Task description: Down to the last line below, give the listing again exactly.

::: Material for this exercise

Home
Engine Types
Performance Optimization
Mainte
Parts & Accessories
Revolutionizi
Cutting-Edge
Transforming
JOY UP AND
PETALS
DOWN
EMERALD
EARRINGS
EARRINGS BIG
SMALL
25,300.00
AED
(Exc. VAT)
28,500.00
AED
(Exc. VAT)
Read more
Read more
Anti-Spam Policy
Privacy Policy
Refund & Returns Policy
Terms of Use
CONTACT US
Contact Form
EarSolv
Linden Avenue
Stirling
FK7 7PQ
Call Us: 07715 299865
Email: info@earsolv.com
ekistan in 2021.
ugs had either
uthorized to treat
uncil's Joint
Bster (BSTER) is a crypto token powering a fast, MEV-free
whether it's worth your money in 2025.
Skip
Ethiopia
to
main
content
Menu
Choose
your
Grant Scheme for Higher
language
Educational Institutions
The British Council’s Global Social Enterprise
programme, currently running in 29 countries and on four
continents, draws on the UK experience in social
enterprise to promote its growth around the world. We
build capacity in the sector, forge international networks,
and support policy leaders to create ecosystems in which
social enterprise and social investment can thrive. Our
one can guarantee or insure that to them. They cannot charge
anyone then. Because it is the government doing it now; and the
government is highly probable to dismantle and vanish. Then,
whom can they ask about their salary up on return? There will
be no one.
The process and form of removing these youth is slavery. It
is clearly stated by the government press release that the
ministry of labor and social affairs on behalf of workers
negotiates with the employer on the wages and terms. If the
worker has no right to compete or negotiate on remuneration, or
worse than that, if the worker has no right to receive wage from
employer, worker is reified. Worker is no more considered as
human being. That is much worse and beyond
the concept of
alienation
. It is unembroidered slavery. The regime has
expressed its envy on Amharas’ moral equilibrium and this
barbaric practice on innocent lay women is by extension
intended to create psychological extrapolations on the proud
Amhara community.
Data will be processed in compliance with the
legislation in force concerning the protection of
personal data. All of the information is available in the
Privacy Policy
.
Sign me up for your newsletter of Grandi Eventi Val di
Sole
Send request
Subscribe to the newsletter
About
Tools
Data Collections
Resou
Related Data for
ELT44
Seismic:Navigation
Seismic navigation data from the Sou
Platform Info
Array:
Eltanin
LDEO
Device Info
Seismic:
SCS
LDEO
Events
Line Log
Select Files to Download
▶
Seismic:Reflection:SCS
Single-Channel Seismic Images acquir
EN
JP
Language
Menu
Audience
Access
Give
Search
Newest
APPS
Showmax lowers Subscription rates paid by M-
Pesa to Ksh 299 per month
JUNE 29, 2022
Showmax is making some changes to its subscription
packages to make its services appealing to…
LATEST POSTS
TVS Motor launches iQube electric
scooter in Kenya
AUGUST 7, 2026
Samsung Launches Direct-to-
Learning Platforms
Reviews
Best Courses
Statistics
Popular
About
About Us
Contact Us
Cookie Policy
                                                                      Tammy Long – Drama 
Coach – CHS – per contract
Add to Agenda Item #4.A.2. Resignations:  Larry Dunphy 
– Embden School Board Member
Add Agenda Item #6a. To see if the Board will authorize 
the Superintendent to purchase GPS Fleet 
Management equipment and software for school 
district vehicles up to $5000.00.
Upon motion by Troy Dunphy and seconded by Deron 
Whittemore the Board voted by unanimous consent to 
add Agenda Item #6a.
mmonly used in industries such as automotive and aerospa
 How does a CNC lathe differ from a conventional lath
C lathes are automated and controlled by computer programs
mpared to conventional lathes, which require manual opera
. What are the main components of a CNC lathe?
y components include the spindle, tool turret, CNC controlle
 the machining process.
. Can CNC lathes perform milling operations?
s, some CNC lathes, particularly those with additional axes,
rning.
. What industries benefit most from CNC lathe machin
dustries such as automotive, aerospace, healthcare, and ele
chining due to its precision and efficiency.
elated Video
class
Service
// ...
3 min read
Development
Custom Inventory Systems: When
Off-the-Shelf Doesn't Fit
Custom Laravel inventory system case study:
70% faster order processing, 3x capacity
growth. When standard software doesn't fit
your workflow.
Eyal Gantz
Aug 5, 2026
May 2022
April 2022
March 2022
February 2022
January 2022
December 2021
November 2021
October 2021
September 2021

::::::

Answer to the exercise:
Home
Engine Types
Performance Optimization
Mainte
Parts & Accessories
Revolutionizi
Cutting-Edge
Transforming
JOY UP AND
PETALS
DOWN
EMERALD
EARRINGS
EARRINGS BIG
SMALL
25,300.00
AED
(Exc. VAT)
28,500.00
AED
(Exc. VAT)
Read more
Read more
Anti-Spam Policy
Privacy Policy
Refund & Returns Policy
Terms of Use
CONTACT US
Contact Form
EarSolv
Linden Avenue
Stirling
FK7 7PQ
Call Us: 07715 299865
Email: info@earsolv.com
ekistan in 2021.
ugs had either
uthorized to treat
uncil's Joint
Bster (BSTER) is a crypto token powering a fast, MEV-free
whether it's worth your money in 2025.
Skip
Ethiopia
to
main
content
Menu
Choose
your
Grant Scheme for Higher
language
Educational Institutions
The British Council’s Global Social Enterprise
programme, currently running in 29 countries and on four
continents, draws on the UK experience in social
enterprise to promote its growth around the world. We
build capacity in the sector, forge international networks,
and support policy leaders to create ecosystems in which
social enterprise and social investment can thrive. Our
one can guarantee or insure that to them. They cannot charge
anyone then. Because it is the government doing it now; and the
government is highly probable to dismantle and vanish. Then,
whom can they ask about their salary up on return? There will
be no one.
The process and form of removing these youth is slavery. It
is clearly stated by the government press release that the
ministry of labor and social affairs on behalf of workers
negotiates with the employer on the wages and terms. If the
worker has no right to compete or negotiate on remuneration, or
worse than that, if the worker has no right to receive wage from
employer, worker is reified. Worker is no more considered as
human being. That is much worse and beyond
the concept of
alienation
. It is unembroidered slavery. The regime has
expressed its envy on Amharas’ moral equilibrium and this
barbaric practice on innocent lay women is by extension
intended to create psychological extrapolations on the proud
Amhara community.
Data will be processed in compliance with the
legislation in force concerning the protection of
personal data. All of the information is available in the
Privacy Policy
.
Sign me up for your newsletter of Grandi Eventi Val di
Sole
Send request
Subscribe to the newsletter
About
Tools
Data Collections
Resou
Related Data for
ELT44
Seismic:Navigation
Seismic navigation data from the Sou
Platform Info
Array:
Eltanin
LDEO
Device Info
Seismic:
SCS
LDEO
Events
Line Log
Select Files to Download
▶
Seismic:Reflection:SCS
Single-Channel Seismic Images acquir
EN
JP
Language
Menu
Audience
Access
Give
Search
Newest
APPS
Showmax lowers Subscription rates paid by M-
Pesa to Ksh 299 per month
JUNE 29, 2022
Showmax is making some changes to its subscription
packages to make its services appealing to…
LATEST POSTS
TVS Motor launches iQube electric
scooter in Kenya
AUGUST 7, 2026
Samsung Launches Direct-to-
Learning Platforms
Reviews
Best Courses
Statistics
Popular
About
About Us
Contact Us
Cookie Policy
                                                                      Tammy Long – Drama 
Coach – CHS – per contract
Add to Agenda Item #4.A.2. Resignations:  Larry Dunphy 
– Embden School Board Member
Add Agenda Item #6a. To see if the Board will authorize 
the Superintendent to purchase GPS Fleet 
Management equipment and software for school 
district vehicles up to $5000.00.
Upon motion by Troy Dunphy and seconded by Deron 
Whittemore the Board voted by unanimous consent to 
add Agenda Item #6a.
mmonly used in industries such as automotive and aerospa
 How does a CNC lathe differ from a conventional lath
C lathes are automated and controlled by computer programs
mpared to conventional lathes, which require manual opera
. What are the main components of a CNC lathe?
y components include the spindle, tool turret, CNC controlle
 the machining process.
. Can CNC lathes perform milling operations?
s, some CNC lathes, particularly those with additional axes,
rning.
. What industries benefit most from CNC lathe machin
dustries such as automotive, aerospace, healthcare, and ele
chining due to its precision and efficiency.
elated Video
class
Service
// ...
3 min read
Development
Custom Inventory Systems: When
Off-the-Shelf Doesn't Fit
Custom Laravel inventory system case study:
70% faster order processing, 3x capacity
growth. When standard software doesn't fit
your workflow.
Eyal Gantz
Aug 5, 2026
May 2022
April 2022
March 2022
February 2022
January 2022
December 2021
November 2021
October 2021
September 2021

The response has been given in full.